Com esse avanço, o valor médio do metro quadrado na cidade atingiu R$ 47,21. O índice posiciona Cuiabá na 17ª colocação entre as 36 cidades monitoradas, superando capitais como Curitiba (R$ 46,82/m²), Porto Alegre (R$ 44,34/m²) e Goiânia (R$ 41,60/m²).

Raio-X dos Bairros: Valorização e Preços

O levantamento detalha um cenário de contrastes na capital. Enquanto o bairro Quilombo registrou uma valorização meteórica de 49,7% nos últimos 12 meses, o Duque de Caxias segue ostentando o título de metro quadrado mais caro da cidade.

Os bairros mais caros (R$/m²):

  1. Duque de Caxias: R$ 62,8

  2. Despraiado: R$ 51,4

  3. Região de Expansão Urbana: R$ 49,2

As opções mais acessíveis (R$/m²):

  1. Dom Aquino: R$ 36,6

  2. Cidade Alta: R$ 41,6

  3. Centro Norte: R$ 41,6

Tipologia e Perfil de Mercado

O fenômeno da alta não é uniforme entre os tipos de imóveis.
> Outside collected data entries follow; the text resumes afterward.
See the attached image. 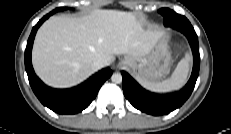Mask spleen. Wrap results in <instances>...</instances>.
<instances>
[{
    "instance_id": "obj_1",
    "label": "spleen",
    "mask_w": 231,
    "mask_h": 134,
    "mask_svg": "<svg viewBox=\"0 0 231 134\" xmlns=\"http://www.w3.org/2000/svg\"><path fill=\"white\" fill-rule=\"evenodd\" d=\"M192 61L191 54L187 53L183 59L180 60L174 72L169 79L164 81H140V84L153 92H169L180 89L187 81L190 62Z\"/></svg>"
}]
</instances>
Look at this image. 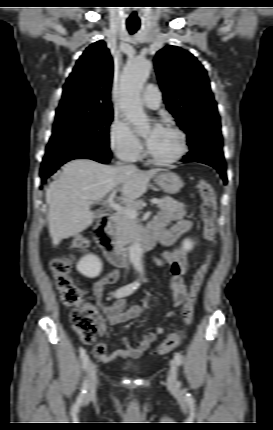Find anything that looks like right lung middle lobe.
Returning a JSON list of instances; mask_svg holds the SVG:
<instances>
[{"label": "right lung middle lobe", "mask_w": 273, "mask_h": 430, "mask_svg": "<svg viewBox=\"0 0 273 430\" xmlns=\"http://www.w3.org/2000/svg\"><path fill=\"white\" fill-rule=\"evenodd\" d=\"M113 111L68 107L57 109L53 134L42 164L82 152H110L108 127Z\"/></svg>", "instance_id": "1"}]
</instances>
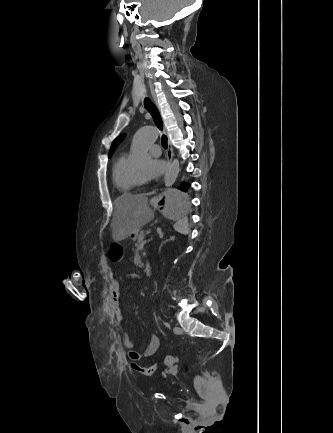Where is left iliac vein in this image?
I'll return each instance as SVG.
<instances>
[{"mask_svg":"<svg viewBox=\"0 0 333 433\" xmlns=\"http://www.w3.org/2000/svg\"><path fill=\"white\" fill-rule=\"evenodd\" d=\"M173 331H174L175 334H182V333H183L182 328H180V327H178V326H175V327L173 328Z\"/></svg>","mask_w":333,"mask_h":433,"instance_id":"obj_1","label":"left iliac vein"}]
</instances>
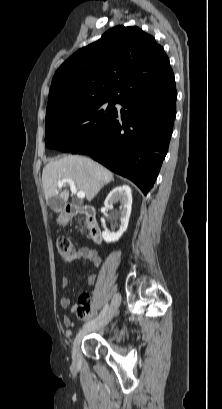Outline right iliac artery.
I'll return each instance as SVG.
<instances>
[{"instance_id":"82829eb1","label":"right iliac artery","mask_w":222,"mask_h":409,"mask_svg":"<svg viewBox=\"0 0 222 409\" xmlns=\"http://www.w3.org/2000/svg\"><path fill=\"white\" fill-rule=\"evenodd\" d=\"M107 310H108V304H106V305L104 306L103 310L101 311V313H100L96 318H94V319L89 320L88 322H86V323L83 325V328L90 327V326L94 325L96 322H98L99 320H101V318L106 314Z\"/></svg>"}]
</instances>
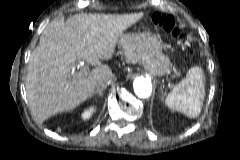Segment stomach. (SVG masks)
<instances>
[{"label": "stomach", "instance_id": "stomach-1", "mask_svg": "<svg viewBox=\"0 0 240 160\" xmlns=\"http://www.w3.org/2000/svg\"><path fill=\"white\" fill-rule=\"evenodd\" d=\"M120 46L128 59L141 61L154 76L169 72L170 60L162 52L161 42L156 35L149 32L125 34Z\"/></svg>", "mask_w": 240, "mask_h": 160}]
</instances>
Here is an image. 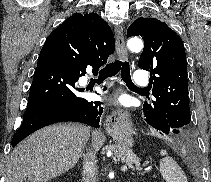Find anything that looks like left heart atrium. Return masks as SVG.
<instances>
[{
  "instance_id": "1",
  "label": "left heart atrium",
  "mask_w": 211,
  "mask_h": 182,
  "mask_svg": "<svg viewBox=\"0 0 211 182\" xmlns=\"http://www.w3.org/2000/svg\"><path fill=\"white\" fill-rule=\"evenodd\" d=\"M119 103H121V104H126V101H125L124 98H121V99L119 100Z\"/></svg>"
}]
</instances>
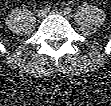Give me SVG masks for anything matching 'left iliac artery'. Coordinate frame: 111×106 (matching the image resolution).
<instances>
[{"label":"left iliac artery","mask_w":111,"mask_h":106,"mask_svg":"<svg viewBox=\"0 0 111 106\" xmlns=\"http://www.w3.org/2000/svg\"><path fill=\"white\" fill-rule=\"evenodd\" d=\"M64 11H65L67 14H69V13H71L72 9H71L70 7H66V8L64 9Z\"/></svg>","instance_id":"1"}]
</instances>
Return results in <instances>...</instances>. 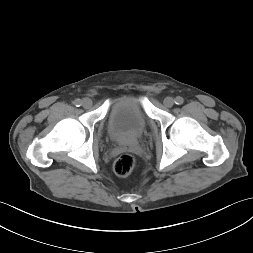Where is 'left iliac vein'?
<instances>
[{
  "mask_svg": "<svg viewBox=\"0 0 253 253\" xmlns=\"http://www.w3.org/2000/svg\"><path fill=\"white\" fill-rule=\"evenodd\" d=\"M163 103H164V105L166 106V107H172L173 105H174V103H175V100L172 98V97H166L165 99H164V101H163Z\"/></svg>",
  "mask_w": 253,
  "mask_h": 253,
  "instance_id": "1",
  "label": "left iliac vein"
}]
</instances>
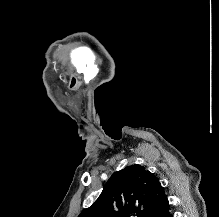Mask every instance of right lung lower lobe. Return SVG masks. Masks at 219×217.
<instances>
[{
  "label": "right lung lower lobe",
  "mask_w": 219,
  "mask_h": 217,
  "mask_svg": "<svg viewBox=\"0 0 219 217\" xmlns=\"http://www.w3.org/2000/svg\"><path fill=\"white\" fill-rule=\"evenodd\" d=\"M162 217H173L172 214L169 212V209L162 215Z\"/></svg>",
  "instance_id": "obj_1"
}]
</instances>
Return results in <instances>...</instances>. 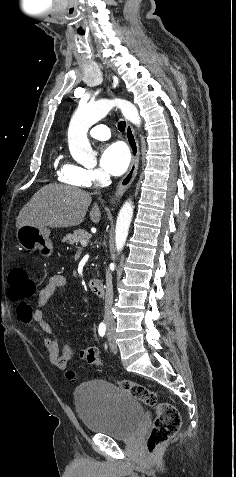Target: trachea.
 I'll list each match as a JSON object with an SVG mask.
<instances>
[{"mask_svg": "<svg viewBox=\"0 0 236 477\" xmlns=\"http://www.w3.org/2000/svg\"><path fill=\"white\" fill-rule=\"evenodd\" d=\"M125 127H126V122H125V121H120V122H118V129H119V131L124 132V131H125Z\"/></svg>", "mask_w": 236, "mask_h": 477, "instance_id": "obj_1", "label": "trachea"}]
</instances>
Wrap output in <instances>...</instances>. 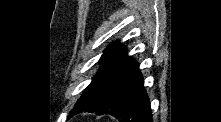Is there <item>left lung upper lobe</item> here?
<instances>
[{
  "label": "left lung upper lobe",
  "mask_w": 221,
  "mask_h": 122,
  "mask_svg": "<svg viewBox=\"0 0 221 122\" xmlns=\"http://www.w3.org/2000/svg\"><path fill=\"white\" fill-rule=\"evenodd\" d=\"M125 51L126 47L119 42H114L109 45L99 61L102 63L101 68L97 72L96 76L93 77L92 82L86 88L72 112L83 105L98 90L108 75L117 66Z\"/></svg>",
  "instance_id": "obj_1"
}]
</instances>
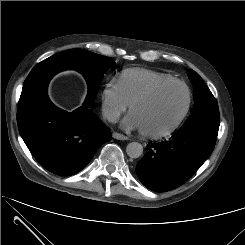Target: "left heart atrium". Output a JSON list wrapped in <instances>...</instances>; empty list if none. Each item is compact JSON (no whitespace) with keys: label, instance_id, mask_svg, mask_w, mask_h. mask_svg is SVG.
I'll use <instances>...</instances> for the list:
<instances>
[{"label":"left heart atrium","instance_id":"1","mask_svg":"<svg viewBox=\"0 0 245 245\" xmlns=\"http://www.w3.org/2000/svg\"><path fill=\"white\" fill-rule=\"evenodd\" d=\"M123 125L129 129H140L137 118L131 113L123 121Z\"/></svg>","mask_w":245,"mask_h":245}]
</instances>
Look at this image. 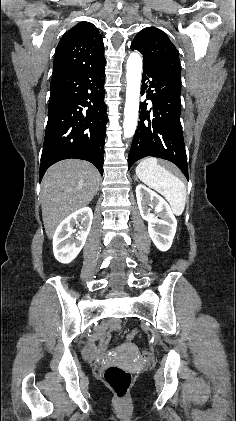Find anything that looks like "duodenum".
I'll return each instance as SVG.
<instances>
[{
	"label": "duodenum",
	"instance_id": "obj_1",
	"mask_svg": "<svg viewBox=\"0 0 236 421\" xmlns=\"http://www.w3.org/2000/svg\"><path fill=\"white\" fill-rule=\"evenodd\" d=\"M115 328H116V329L120 328L119 324H116V325H115Z\"/></svg>",
	"mask_w": 236,
	"mask_h": 421
}]
</instances>
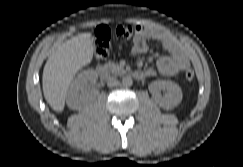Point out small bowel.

Nacionalmente, unidades com três dormitórios lideraram a valorização (10,19%), seguidas por imóveis de um quarto. No entanto, em termos proporcionais, os apartamentos de apenas um dormitório continuam apresentando o maior valor por metro quadrado, refletindo a demanda de jovens profissionais e estudantes.

Cenário para Investidores e Locatários

Desenvolvido pela Fipe em parceria com o Grupo OLX, o índice baseou-se na análise de 2.614 anúncios em Cuiabá. O aquecimento do setor — registrado em 34 das 36 cidades monitoradas pelo país — desenha um horizonte favorável para proprietários e investidores, que veem seus ativos valorizarem acima da inflação.

Por outro lado, o cenário impõe desafios severos às famílias cuiabanas, que precisam reorganizar o orçamento doméstico diante de uma escalada de preços que não dá sinais de arrefecimento imediato.